### Work task
Every line of the material below in which "range" shows up is to be located and copied.

### Records for processing
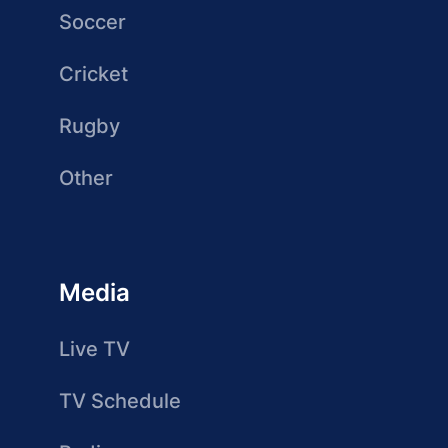
Soccer
Cricket
Rugby
Other
Media
Live TV
TV Schedule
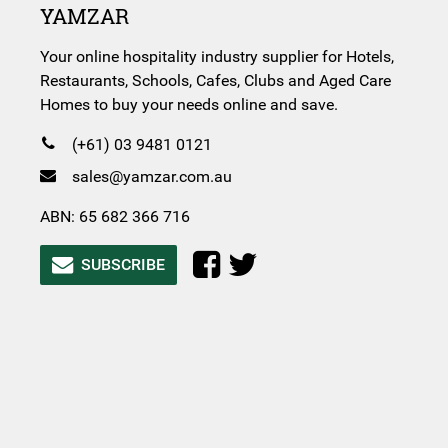
YAMZAR
Your online hospitality industry supplier for Hotels,
Restaurants, Schools, Cafes, Clubs and Aged Care
Homes to buy your needs online and save.
(+61) 03 9481 0121
sales@yamzar.com.au
ABN: 65 682 366 716
SUBSCRIBE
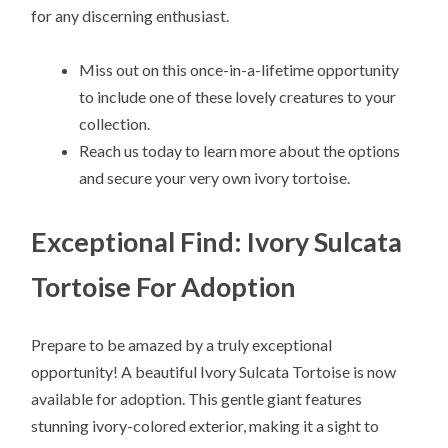
for any discerning enthusiast.
Miss out on this once-in-a-lifetime opportunity
to include one of these lovely creatures to your
collection.
Reach us today to learn more about the options
and secure your very own ivory tortoise.
Exceptional Find: Ivory Sulcata
Tortoise For Adoption
Prepare to be amazed by a truly exceptional
opportunity! A beautiful Ivory Sulcata Tortoise is now
available for adoption. This gentle giant features
stunning ivory-colored exterior, making it a sight to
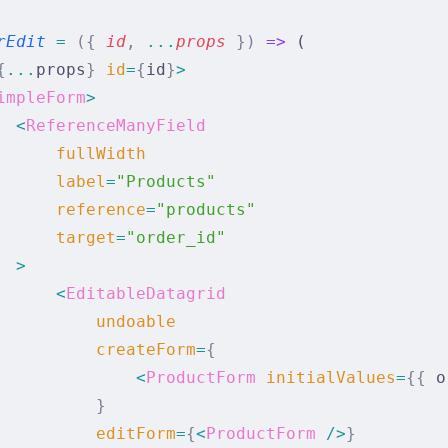
rEdit
 =
 ({
 id
,
 ...
props
 })
 =>
 (
{
...
props
}
 id
=
{
id
}
>
impleForm
>
  <
ReferenceManyField
      fullWidth
      label
=
"Products"
      reference
=
"products"
      target
=
"order_id"
  >
      <
EditableDatagrid
          undoable
          createForm
=
{
              <
ProductForm
 initialValues
=
{{
 o
          }
          editForm
=
{
<
ProductForm
 />
}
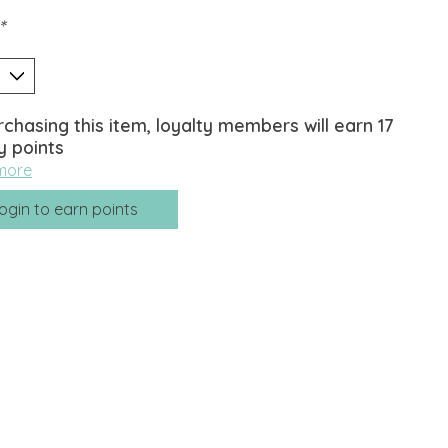
*
rchasing this item, loyalty members will earn
17
y points
more
ogin to earn points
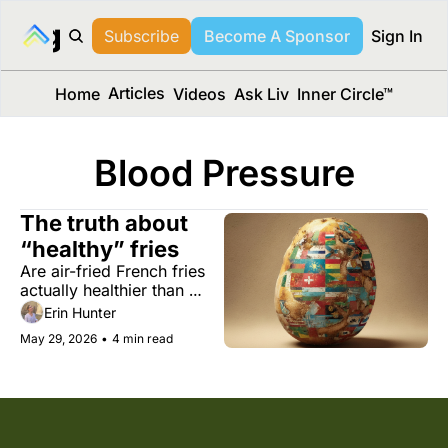
long Media™
Subscribe
Become A Sponsor
Sign In
Articles
Home
Videos
Ask Liv
Inner Circle™
Blood Pressure
The truth about 
“healthy” fries
Are air-fried French fries 
actually healthier than 
regular ones? Plus an 
Erin Hunter
arthritis drug with high 
May 29, 2026
•
4 min read
potential for treating 
depression, and an app 
that makes your travel 
strategy.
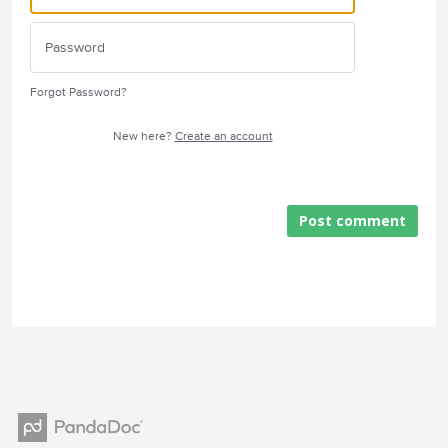
Forgot Password?
New here?
Create an account
Post comment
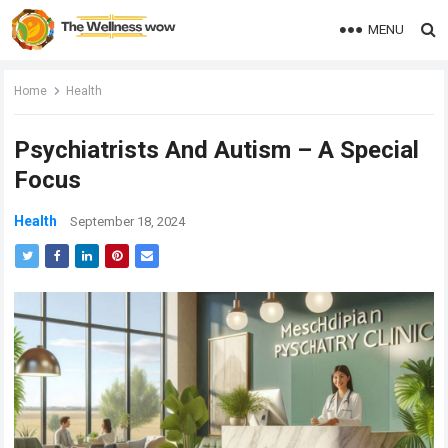
MENU
Home
Health
Psychiatrists And Autism – A Special
Focus
Health
September 18, 2024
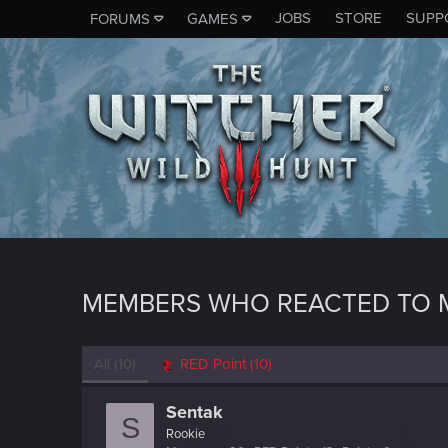
JOBS
STORE
SUPP
FORUMS
GAMES
MEMBERS WHO REACTED TO 
All
(10)
RED Point
(10)
Sentak
S
Rookie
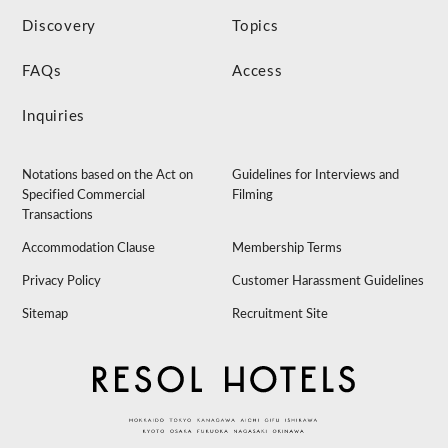
Discovery
Topics
FAQs
Access
Inquiries
Notations based on the Act on
Guidelines for Interviews and
Specified Commercial
Filming
Transactions
Accommodation Clause
Membership Terms
Privacy Policy
Customer Harassment Guidelines
Sitemap
Recruitment Site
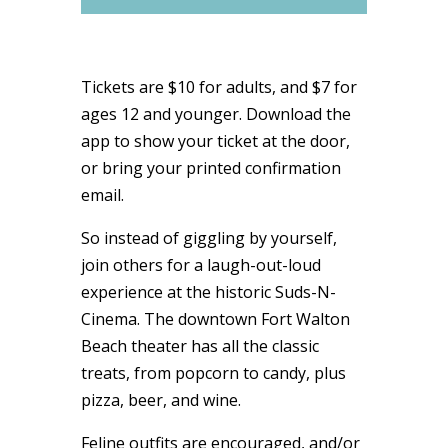
Tickets are $10 for adults, and $7 for
ages 12 and younger. Download the
app to show your ticket at the door,
or bring your printed confirmation
email.
So instead of giggling by yourself,
join others for a laugh-out-loud
experience at the historic Suds-N-
Cinema. The downtown Fort Walton
Beach theater has all the classic
treats, from popcorn to candy, plus
pizza, beer, and wine.
Feline outfits are encouraged, and/or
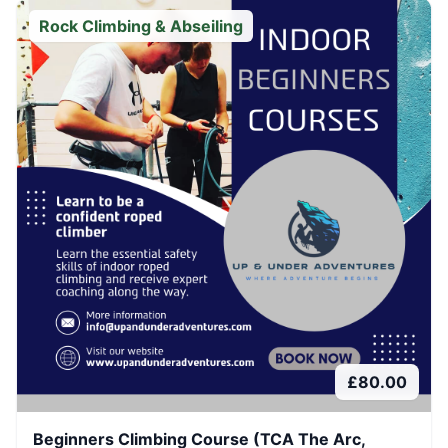
Rock Climbing & Abseiling
£
80.00
Beginners Climbing Course (TCA The Arc,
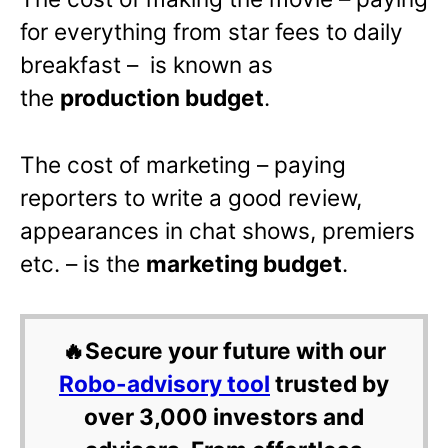
for everything from star fees to daily
breakfast – is known as
the
production budget
.
The cost of marketing – paying
reporters to write a good review,
appearances in chat shows, premiers
etc. – is the
marketing budget
.
🔥Secure your future with our
Robo-advisory tool
trusted by
over 3,000 investors and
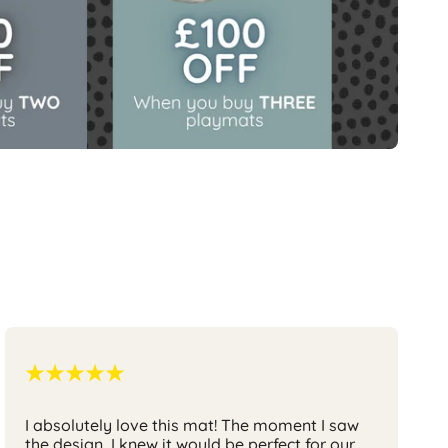
I absolutely love this mat
! The moment I saw
the design, I knew it would be perfect for our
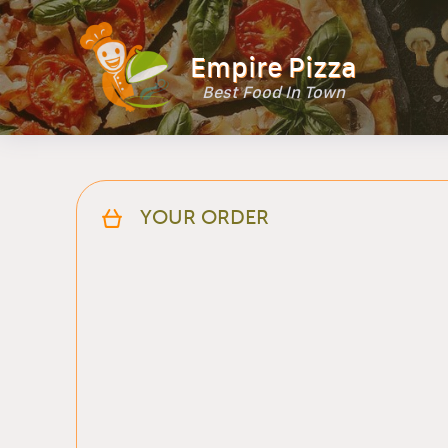
Empire Pizza
Best Food In Town
YOUR ORDER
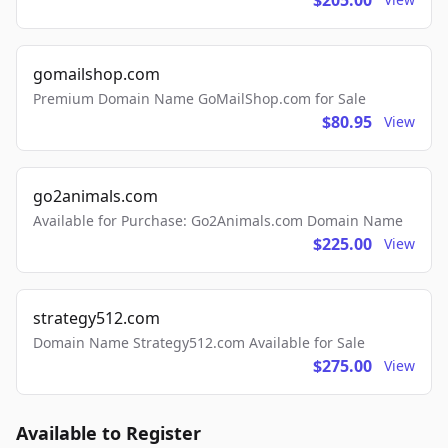
$205.00
gomailshop.com
Premium Domain Name GoMailShop.com for Sale
$80.95
View
go2animals.com
Available for Purchase: Go2Animals.com Domain Name
$225.00
View
strategy512.com
Domain Name Strategy512.com Available for Sale
$275.00
View
Available to Register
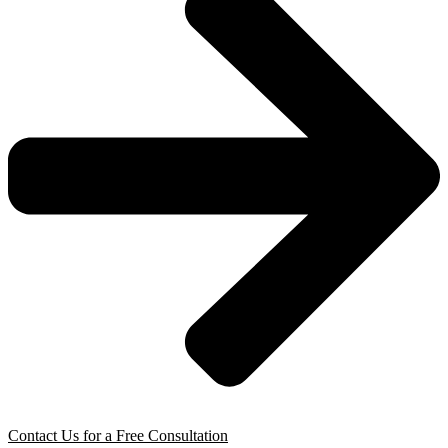
Contact Us for a Free Consultation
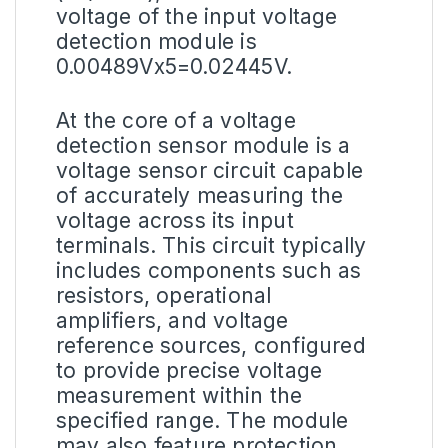
voltage of the input voltage
detection module is
0.00489Vx5=0.02445V.
At the core of a voltage
detection sensor module is a
voltage sensor circuit capable
of accurately measuring the
voltage across its input
terminals. This circuit typically
includes components such as
resistors, operational
amplifiers, and voltage
reference sources, configured
to provide precise voltage
measurement within the
specified range. The module
may also feature protection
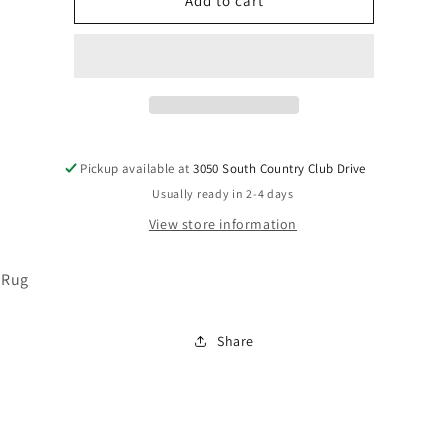
R401982
R401982
Add to cart
Pickup available at
3050 South Country Club Drive
Usually ready in 2-4 days
View store information
 Rug
Share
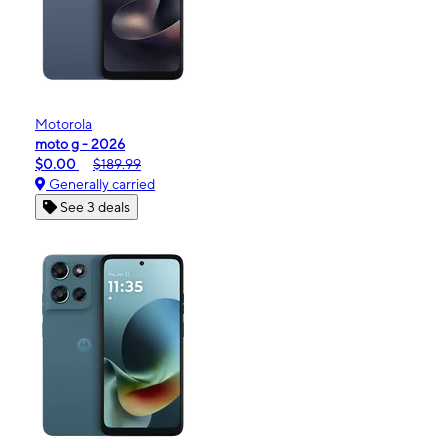
Motorola
moto g - 2026
$0.00
$189.99
Generally carried
See 3 deals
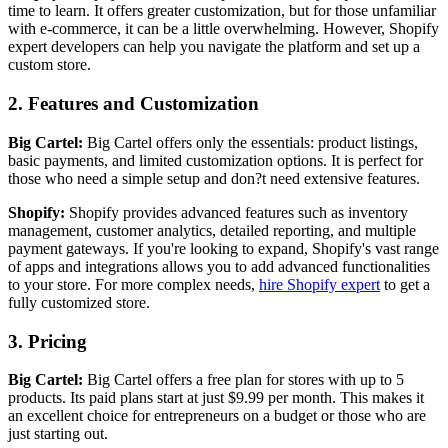
time to learn. It offers greater customization, but for those unfamiliar
with e-commerce, it can be a little overwhelming. However, Shopify
expert developers can help you navigate the platform and set up a
custom store.
2. Features and Customization
Big Cartel:
Big Cartel offers only the essentials: product listings,
basic payments, and limited customization options. It is perfect for
those who need a simple setup and don?t need extensive features.
Shopify:
Shopify provides advanced features such as inventory
management, customer analytics, detailed reporting, and multiple
payment gateways. If you're looking to expand, Shopify's vast range
of apps and integrations allows you to add advanced functionalities
to your store. For more complex needs,
hire Shopify expert
to get a
fully customized store.
3. Pricing
Big Cartel:
Big Cartel offers a free plan for stores with up to 5
products. Its paid plans start at just $9.99 per month. This makes it
an excellent choice for entrepreneurs on a budget or those who are
just starting out.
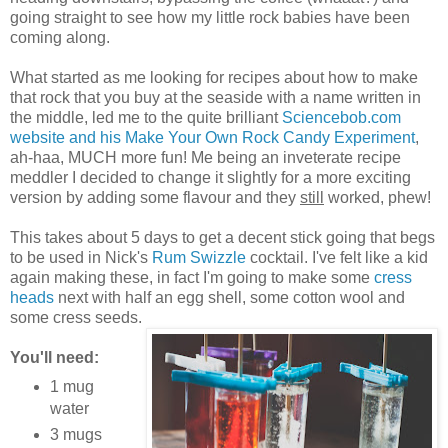
going straight to see how my little rock babies have been
coming along.
What started as me looking for recipes about how to make
that rock that you buy at the seaside with a name written in
the middle, led me to the quite brilliant
Sciencebob.com
website and his Make Your Own Rock Candy Experiment
,
ah-haa, MUCH more fun! Me being an inveterate recipe
meddler I decided to change it slightly for a more exciting
version by adding some flavour and they
still
worked, phew!
This takes about 5 days to get a decent stick going that begs
to be used in Nick's
Rum Swizzle
cocktail. I've felt like a kid
again making these, in fact I'm going to make some
cress
heads
next with half an egg shell, some cotton wool and
some cress seeds.
You'll need:
1 mug
water
3 mugs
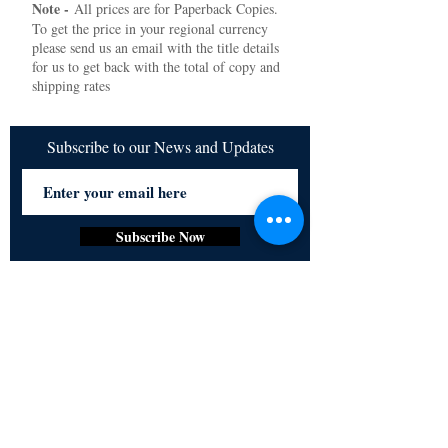
Note -
All prices are for Paperback Copies.
To get the price in your regional currency
please send us an email with the title details
for us to get back with the total of copy and
shipping rates
Subscribe to our News and Updates
Subscribe Now
Certified for meeting
the requirements of
ISO 9001:2015
Quality Management System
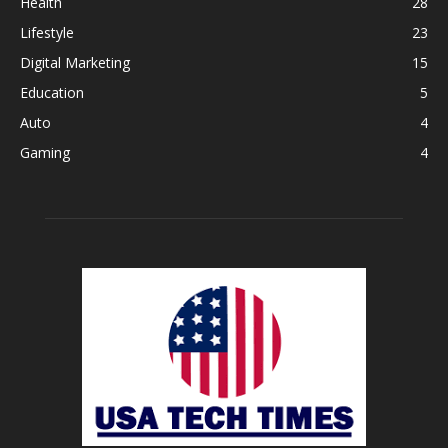
Health
28
Lifestyle
23
Digital Marketing
15
Education
5
Auto
4
Gaming
4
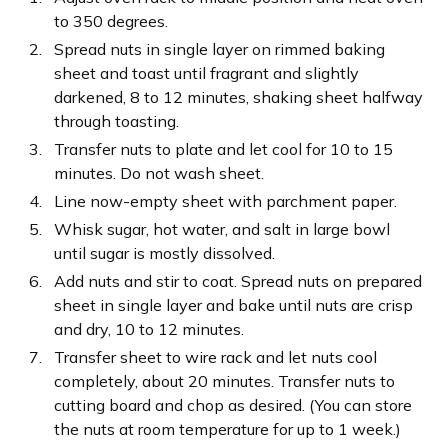
to 350 degrees.
Spread nuts in single layer on rimmed baking
sheet and toast until fragrant and slightly
darkened, 8 to 12 minutes, shaking sheet halfway
through toasting.
Transfer nuts to plate and let cool for 10 to 15
minutes. Do not wash sheet.
Line now-empty sheet with parchment paper.
Whisk sugar, hot water, and salt in large bowl
until sugar is mostly dissolved.
Add nuts and stir to coat. Spread nuts on prepared
sheet in single layer and bake until nuts are crisp
and dry, 10 to 12 minutes.
Transfer sheet to wire rack and let nuts cool
completely, about 20 minutes. Transfer nuts to
cutting board and chop as desired. (You can store
the nuts at room temperature for up to 1 week.)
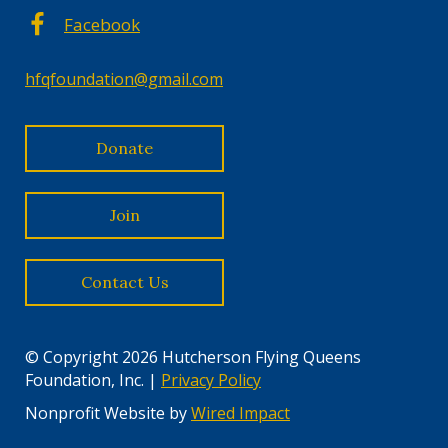
Facebook
hfqfoundation@gmail.com
Donate
Join
Contact Us
© Copyright 2026 Hutcherson Flying Queens
Foundation, Inc. |
Privacy Policy
Nonprofit Website by
Wired Impact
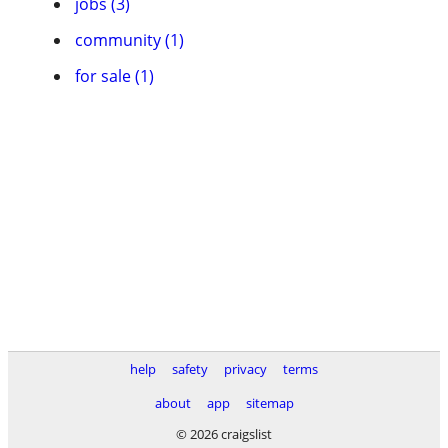
jobs (3)
community (1)
for sale (1)
help
safety
privacy
terms
about
app
sitemap
© 2026 craigslist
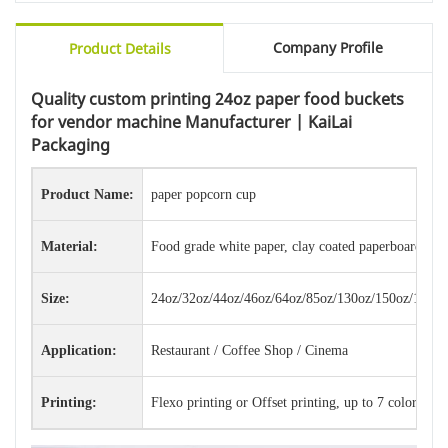
Company Profile
Product Details
Quality custom printing 24oz paper food buckets
for vendor machine Manufacturer | KaiLai
Packaging
Product Name:
paper popcorn cup
Material:
Food grade white paper, clay coated paperboard, ba
Size:
24oz/32oz/44oz/46oz/64oz/85oz/130oz/150oz/170oz
Application:
Restaurant / Coffee Shop / Cinema
Printing:
Flexo printing or Offset printing, up to 7 colors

### Reply to the task
specified range. The module
payment gateways. If you're looking to expand, Shopify's vast range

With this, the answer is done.